• REQUIRED ACTION:
Gather up every line from the entries below that uses the word "group".

BEGIN RECORD EXCERPTS

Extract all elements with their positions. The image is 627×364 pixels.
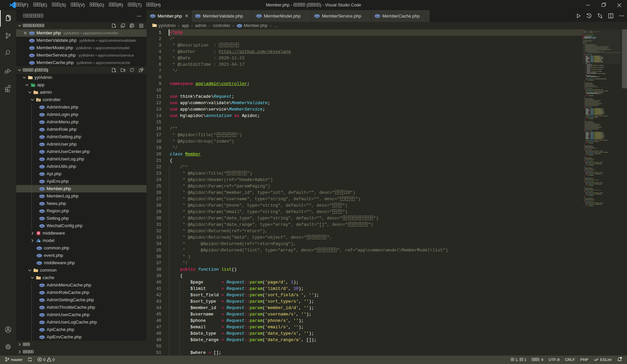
svg-text:php: php [40, 329, 44, 331]
svg-text:php: php [40, 173, 44, 175]
svg-text:php: php [30, 32, 33, 34]
svg-text:php: php [40, 314, 44, 316]
svg-text:php: php [40, 121, 44, 123]
svg-text:php: php [40, 181, 44, 183]
svg-text:php: php [38, 262, 41, 264]
svg-text:php: php [38, 255, 41, 257]
svg-text:php: php [30, 40, 33, 42]
svg-text:php: php [196, 15, 199, 17]
svg-text:php: php [151, 15, 154, 17]
svg-text:php: php [40, 322, 44, 324]
svg-text:php: php [40, 299, 44, 301]
svg-text:php: php [40, 144, 44, 146]
svg-text:php: php [40, 195, 44, 198]
svg-text:php: php [40, 218, 44, 220]
svg-text:php: php [30, 47, 33, 49]
svg-text:php: php [40, 203, 44, 205]
svg-text:php: php [376, 15, 379, 17]
svg-text:php: php [40, 210, 44, 212]
svg-text:php: php [316, 15, 319, 17]
svg-text:php: php [40, 136, 44, 138]
svg-text:php: php [30, 55, 33, 57]
svg-text:php: php [40, 114, 44, 116]
svg-text:php: php [40, 225, 44, 227]
svg-text:php: php [40, 188, 44, 190]
svg-text:php: php [40, 129, 44, 131]
svg-text:php: php [257, 15, 261, 17]
svg-text:php: php [40, 151, 44, 153]
svg-text:php: php [40, 284, 44, 286]
svg-text:php: php [40, 307, 44, 309]
svg-text:php: php [40, 158, 44, 160]
svg-text:php: php [40, 166, 44, 168]
svg-text:php: php [40, 292, 44, 294]
svg-text:php: php [38, 247, 41, 249]
svg-text:php: php [30, 62, 33, 64]
svg-text:php: php [40, 336, 44, 338]
svg-text:php: php [238, 25, 241, 27]
svg-text:php: php [40, 107, 44, 109]
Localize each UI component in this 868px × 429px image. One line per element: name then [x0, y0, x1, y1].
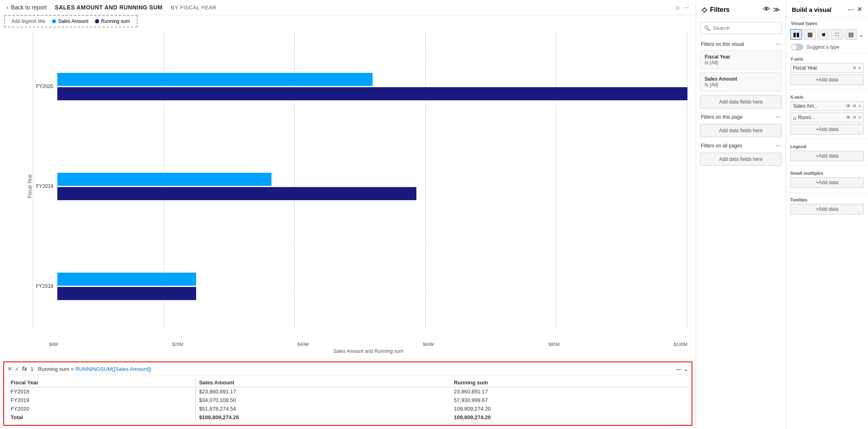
visibility-icon[interactable]: 👁 — [763, 6, 770, 14]
suggest-row: Suggest a type — [786, 41, 868, 53]
vis-type-bar[interactable]: ▮▮ — [790, 29, 802, 40]
minimize-icon[interactable]: — — [676, 366, 681, 372]
legend-dot-sales — [52, 19, 56, 23]
bar-sales-fy2018[interactable] — [57, 273, 196, 286]
table-row: FY2020 $51,878,274.54 109,809,274.20 — [7, 404, 688, 413]
filter-card-sales-amount[interactable]: Sales Amount is (All) — [700, 72, 782, 91]
bar-track-fy2018 — [57, 273, 687, 300]
divider-3 — [786, 165, 868, 166]
x-axis-field-sales[interactable]: Sales Am... 👁 ✕ > — [790, 101, 864, 111]
remove-icon[interactable]: ✕ — [852, 65, 857, 71]
filter-icon[interactable]: ◇ — [676, 5, 680, 11]
cell-year-fy2019: FY2019 — [7, 396, 196, 404]
y-axis-add-data[interactable]: +Add data — [790, 75, 864, 85]
build-panel: Build a visual ⋯ ✕ Visual types ▮▮ ▦ ■ ∷… — [786, 0, 868, 429]
x-axis-section: X-axis Sales Am... 👁 ✕ > △ Runni... 👁 ✕ … — [786, 91, 868, 137]
suggest-toggle[interactable] — [791, 44, 803, 50]
formula-line-num: 1 — [30, 366, 36, 372]
filters-all-pages-label: Filters on all pages ⋯ — [696, 140, 786, 150]
top-bar-icons: ◇ ⋯ — [676, 5, 689, 11]
search-box[interactable]: 🔍 — [700, 22, 782, 34]
chevron-right-sales[interactable]: > — [858, 103, 861, 109]
legend-add-data[interactable]: +Add data — [790, 151, 864, 161]
vis-type-more[interactable]: ⌄ — [859, 31, 864, 38]
tooltips-add[interactable]: +Add data — [790, 204, 864, 214]
legend-area: Add legend title Sales Amount Running su… — [4, 15, 138, 27]
formula-icons: ✕ ✓ fx — [7, 366, 27, 372]
bar-row-fy2018: FY2018 — [33, 273, 687, 300]
vis-type-col[interactable]: ■ — [818, 29, 830, 40]
cell-total-label: Total — [7, 413, 196, 422]
vis-type-table[interactable]: ▦ — [804, 29, 816, 40]
filters-panel: ◇ Filters 👁 ≫ 🔍 Filters on this visual ⋯… — [696, 0, 786, 429]
x-tick-5: $100M — [674, 342, 687, 347]
x-axis-field-running[interactable]: △ Runni... 👁 ✕ > — [790, 113, 864, 122]
filters-header: ◇ Filters 👁 ≫ — [696, 0, 786, 18]
legend-section-label: Legend — [790, 144, 864, 149]
bar-group-fy2018: FY2018 — [33, 269, 687, 304]
build-header-icons: ⋯ ✕ — [848, 6, 862, 13]
more-options-icon[interactable]: ⋯ — [684, 5, 689, 11]
x-axis-field-running-name: Runni... — [798, 115, 844, 120]
close-icon-build[interactable]: ✕ — [857, 6, 862, 13]
fx-icon[interactable]: fx — [22, 366, 27, 372]
x-tick-0: $0M — [49, 342, 58, 347]
more-icon[interactable]: ⋯ — [776, 41, 781, 47]
back-label: Back to report — [11, 4, 47, 11]
table-row-total: Total $109,809,274.20 109,809,274.20 — [7, 413, 688, 422]
bar-running-fy2019[interactable] — [57, 187, 416, 200]
bar-running-fy2018[interactable] — [57, 287, 196, 300]
add-fields-page[interactable]: Add data fields here — [700, 124, 782, 137]
bar-group-fy2020: FY2020 — [33, 69, 687, 104]
more-icon-build[interactable]: ⋯ — [848, 6, 854, 13]
y-axis-field-fiscal[interactable]: Fiscal Year ✕ > — [790, 63, 864, 73]
chevron-right-running[interactable]: > — [858, 115, 861, 120]
back-button[interactable]: ‹ Back to report — [7, 4, 47, 11]
bar-track-fy2020 — [57, 73, 687, 100]
x-axis-field-running-icons: 👁 ✕ > — [846, 115, 861, 120]
add-fields-visual[interactable]: Add data fields here — [700, 95, 782, 108]
filter-header-icon: ◇ — [702, 6, 707, 14]
back-arrow-icon: ‹ — [7, 4, 9, 11]
x-tick-1: $20M — [172, 342, 183, 347]
search-icon: 🔍 — [704, 25, 710, 31]
chevron-right-icon[interactable]: > — [858, 65, 861, 71]
small-multiples-section: Small multiples +Add data — [786, 167, 868, 190]
more-icon-page[interactable]: ⋯ — [776, 114, 781, 120]
data-table-area: ✕ ✓ fx 1 Running sum = RUNNINGSUM([Sales… — [3, 361, 692, 426]
chart-container: Fiscal Year FY2020 — [0, 28, 696, 358]
more-icon-all[interactable]: ⋯ — [776, 143, 781, 149]
cell-running-fy2020: 109,809,274.20 — [450, 404, 688, 413]
expand-icon[interactable]: ⌄ — [684, 366, 688, 372]
legend-item-sales: Sales Amount — [52, 18, 88, 24]
x-tick-4: $80M — [548, 342, 560, 347]
divider-2 — [786, 139, 868, 139]
filter-card-fiscal-year[interactable]: Fiscal Year is (All) — [700, 50, 782, 69]
check-icon[interactable]: ✓ — [15, 366, 20, 372]
chart-area: FY2020 FY2019 — [33, 32, 687, 340]
add-fields-all-pages[interactable]: Add data fields here — [700, 153, 782, 166]
filter-name-fiscal-year: Fiscal Year — [705, 54, 777, 60]
table-row: FY2019 $34,070,108.50 57,930,999.67 — [7, 396, 688, 404]
bar-sales-fy2020[interactable] — [57, 73, 373, 86]
cell-year-fy2018: FY2018 — [7, 387, 196, 396]
vis-type-matrix[interactable]: ▤ — [845, 29, 857, 40]
eye-icon-sales[interactable]: 👁 — [846, 103, 851, 109]
close-icon[interactable]: ✕ — [7, 366, 12, 372]
vis-type-line[interactable]: ∷ — [831, 29, 843, 40]
expand-icon[interactable]: ≫ — [773, 6, 780, 14]
chart-title: SALES AMOUNT AND RUNNING SUM — [55, 4, 163, 11]
x-axis-add-data[interactable]: +Add data — [790, 124, 864, 135]
bar-sales-fy2019[interactable] — [57, 173, 271, 186]
cell-sales-fy2019: $34,070,108.50 — [196, 396, 451, 404]
bar-running-fy2020[interactable] — [57, 87, 687, 100]
remove-icon-sales[interactable]: ✕ — [852, 103, 857, 109]
visual-types-label: Visual types — [786, 18, 868, 27]
search-input[interactable] — [713, 25, 778, 31]
small-multiples-add[interactable]: +Add data — [790, 177, 864, 188]
remove-icon-running[interactable]: ✕ — [852, 115, 857, 120]
y-axis-section-label: Y-axis — [790, 56, 864, 61]
tooltips-section: Tooltips +Add data — [786, 194, 868, 217]
filter-value-fiscal-year: is (All) — [705, 60, 777, 65]
eye-icon-running[interactable]: 👁 — [846, 115, 851, 120]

END RECORD EXCERPTS

• FINAL ANSWER:
bar-group-fy2018: FY2018 — [33, 269, 687, 304]
bar-group-fy2020: FY2020 — [33, 69, 687, 104]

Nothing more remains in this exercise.